On June 15, 2023, the FDA accelerated the approval of glofitamab-gxbm (Columvi; Genentech) for relapsed or refractory diffuse large B-cell lymphoma (DLBCL), not otherwise specified (NOS), or large B-cell lymphoma (LBCL) arising from follicular lymphoma after ≥2 lines of systemic therapy. The FDA granted this application priority review and fast track designation.
Glofitamab, a bispecific CD20-directed CD3 T-cell engager, is the first bispecific antibody with a fixed duration of treatment approved for patients with relapsed or refractory DLBCL.
This approval was based on the results of the phase 1/2 NP30179 study (NCT03075696), an open-label, multicenter, single-arm clinical trial in 132 patients with relapsed or refractory DLBCL, NOS (80% of patients), or LBCL arising from follicular lymphoma (20% of patients) who had received ≥2 previous lines of systemic therapy (median, 3; range, 2-7). Patients with active or previous central nervous system lymphoma or disease were excluded from the trial.

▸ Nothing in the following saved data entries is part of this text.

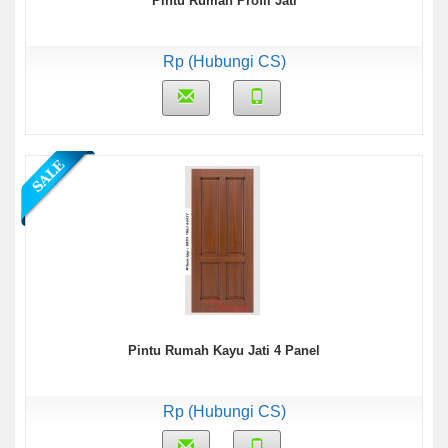
Pintu Rumah Profil Jati
Rp (Hubungi CS)
Pintu Rumah Kayu Jati 4 Panel
Rp (Hubungi CS)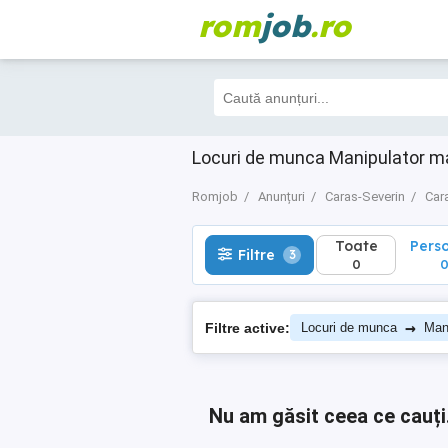
rom
job
.ro
Toate
Perso
Filtre
3
0
0
Locuri de munca Manipulator m
Romjob
Anunțuri
Caras-Severin
Car
Toate
Pers
Filtre
3
0
→
Filtre active:
Locuri de munca
Man
Nu am găsit ceea ce cauți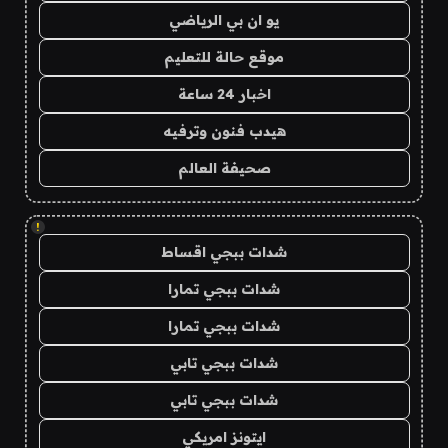
يو ان بي الرياضي
موقع حالة للتعليم
اخبار 24 ساعة
هيدب فنون وترفيه
صحيفة العالم
!
شدات ببجي اقساط
شدات ببجي تمارا
شدات ببجي تمارا
شدات ببجي تابي
شدات ببجي تابي
ايتونز امريكي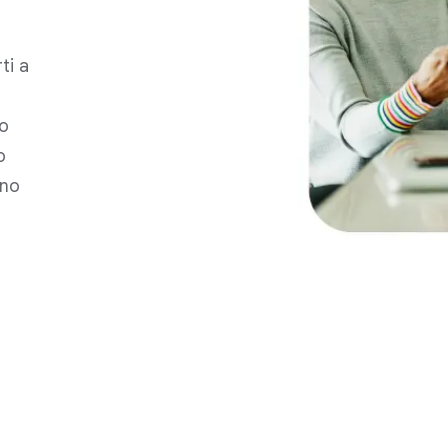
ti a
Lo
o
rno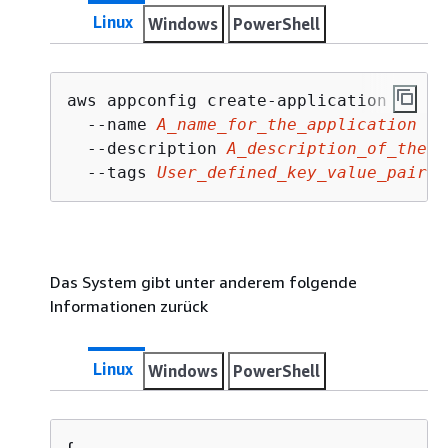
Linux
Windows
PowerShell
aws appconfig create-application \

  --name 
A_name_for_the_application
 \

  --description 
A_description_of_the_a
  --tags 
User_defined_key_value_pair_m
Das System gibt unter anderem folgende
Informationen zurück
Linux
Windows
PowerShell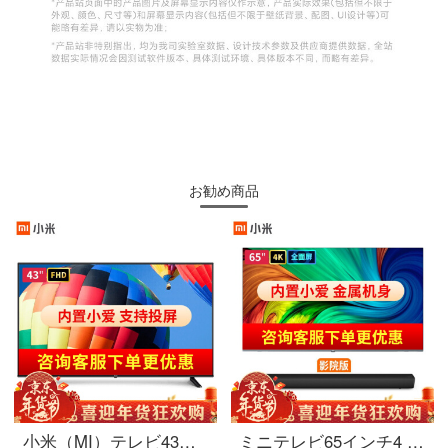
お勧め商品
小米（MI）テレビ43インチハイビジョンwifiネットワークスマート音声リモコン液晶赤米薄型テレビリビングルームカラーテレビRedmi A 43インチ（速達価格保証）
ミニテレビ65インチ4 K超高精細人工知能言語リモコンwifiネットワーク液晶カラーテレビタブレット映画館版：ミニテレビE 65 S 65インチ+テレビ音響標準装備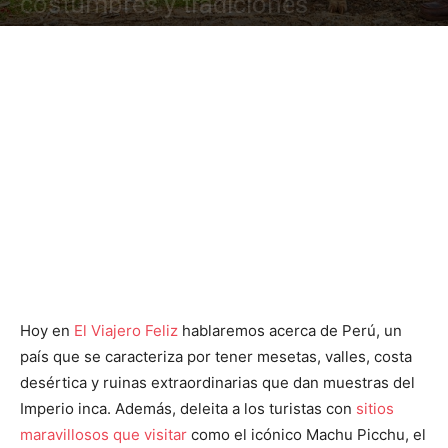
costumbres y tradiciones
Hoy en
El Viajero Feliz
hablaremos acerca de Perú, un
país que se caracteriza por tener mesetas, valles, costa
desértica y ruinas extraordinarias que dan muestras del
Imperio inca. Además, deleita a los turistas con
sitios
maravillosos que visitar
como el icónico Machu Picchu, el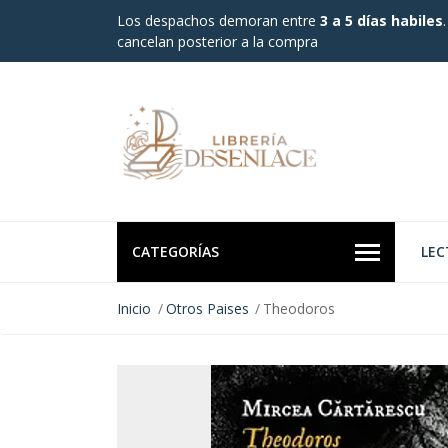
Los despachos demoran entre
3 a 5 días habiles
cancelan posterior a la compra
CATEGORÍAS
LEC
Inicio
Otros Paises
Theodoros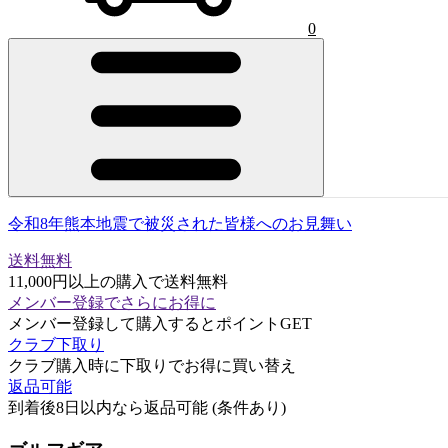
0
令和8年熊本地震で被災された皆様へのお見舞い
送料無料
11,000円以上の購入で送料無料
メンバー登録でさらにお得に
メンバー登録して購入するとポイントGET
クラブ下取り
クラブ購入時に下取りでお得に買い替え
返品可能
到着後8日以内なら返品可能 (条件あり)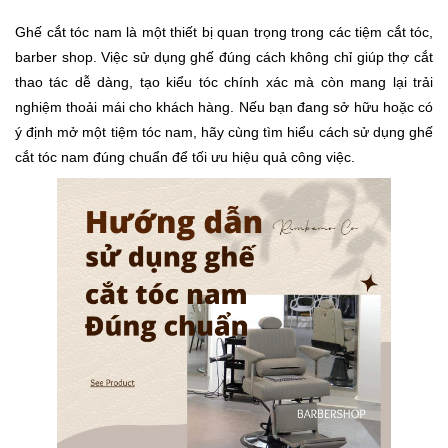
Ghế cắt tóc nam là một thiết bị quan trọng trong các tiệm cắt tóc,
barber shop. Việc sử dụng ghế đúng cách không chỉ giúp thợ cắt
thao tác dễ dàng, tạo kiểu tóc chính xác mà còn mang lại trải
nghiệm thoải mái cho khách hàng. Nếu bạn đang sở hữu hoặc có
ý định mở một tiệm tóc nam, hãy cùng tìm hiểu cách sử dụng ghế
cắt tóc nam đúng chuẩn để tối ưu hiệu quả công việc.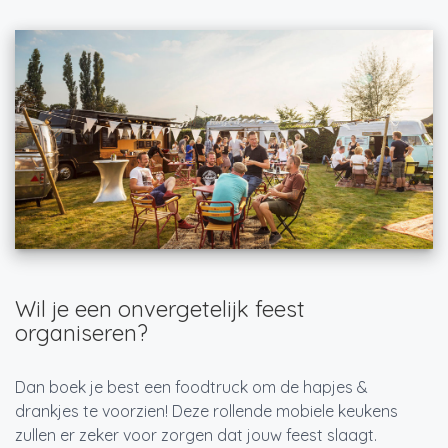
Wil je een onvergetelijk feest
organiseren?
Dan boek je best een foodtruck om de hapjes &
drankjes te voorzien! Deze rollende mobiele keukens
zullen er zeker voor zorgen dat jouw feest slaagt.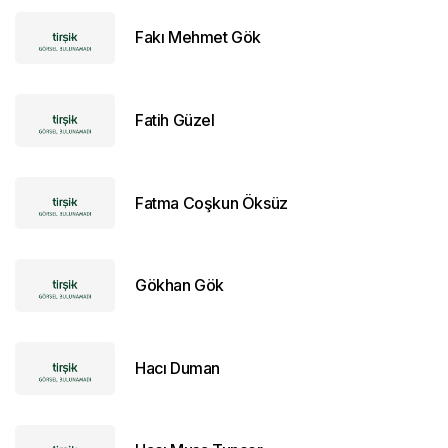
Fakı Mehmet Gök
Fatih Güzel
Fatma Coşkun Öksüz
Gökhan Gök
Hacı Duman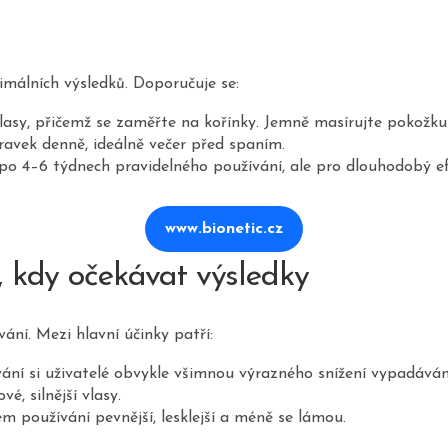
málních výsledků. Doporučuje se:
asy, přičemž se zaměřte na kořínky. Jemně masírujte pokožku 
pravek denně, ideálně večer před spaním.
 po 4–6 týdnech pravidelného používání, ale pro dlouhodobý
www.bionetic.cz
 kdy očekávat výsledky
ní. Mezi hlavní účinky patří:
vání si uživatelé obvykle všimnou výrazného snížení vypadávání
é, silnější vlasy.
ém používání pevnější, lesklejší a méně se lámou.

Objective response rate (ORR) and duration of response (DOR) were the main efficacy measures. The ORR was 56% (95% confidence interval [CI], 47-65), with 43% having complete responses. Responders had an estimated median follow-up of 11.6 months, with an estimated median DOR of 18.4 months (95% CI, 11.4-not estimable). The 9-month Kaplan-Meier estimate for DOR was 68.5% (95% CI, 56.7-80.3), and the median time to response was 42 days.
The prescribing information for glofitamab has a boxed warning for serious or fatal cytokine release syndrome (CRS); other warnings and precautions include neurologic toxicity including immune effector cell–associated neurotoxicity syndrome (ICANS), serious infections, and tumor flare. Of 145 patients with relapsed or refractory LBCL evaluated for safety, 70% had CRS (grade ≥3 CRS, 4.1%), 4.8% had ICANS, 16% had serious infections, and 12% had tumor flare.
The most common (≥20%) adverse reactions, excluding laboratory abnormalities, were CRS, musculoskeletal pain, rash, and fatigue. The most common (≥20%) grade 3/4 laboratory abnormalities were decreased lymphocytes, phosphate, neutrophils, and fibrinogen; and increased uric acid.
“Patients with relapsed or refractory diffuse large B-cell lymphoma may experience rapid progression of their cancer and often urgently need an effective treatment option that can be administered without delay,” said Krish Patel, MD, Director of the Lymphoma Program at the Swedish Cancer Institute in Seattle, WA, and a study investigator. “Experience from clinical trials demonstrates that Columvi can provide patients with relapsed or refractory diffuse large B-cell lymphoma a chance for complete remission with a fixed-duration immunotherapy and that such remissions can potentially be sustained after the end of their treatment.”
Before glofitamab administration, a single 1000-mg dose of obinutuzumab is given on cycle 1 day 1 to deplete circulating and lymphoid-tissue B cells, after which glofitamab is administered via intravenous infusion on a step-up dosing schedule (2.5 mg on day 8 of cycle 1 and 10 mg on day 15 of cycle 1). Then 30 mg is given on day 1 of each subsequent cycle for a maximum of 12 cycles. Each cycle is 21 days.
Only healthcare professionals should administer glofitamab, with appropriate medical support available to manage severe reactions, including CRS. Because of the risk for CRS, patients should be hospitalized during and for 24 hours after the first step-up dose, and if CRS of any grade occurs with the 2.5-mg dose, patients should also be hospitalized for the second step-up dose (10 mg on day 15 of cycle 1). For subsequent doses, patients who have grade ≥2 CRS with their previous infusion should be hospitalized during and for 24 hours after the completion of the next infusion.
Continued approval for this indication may be contingent on a confirmatory trial(s) that verifies and describes clinical benefit.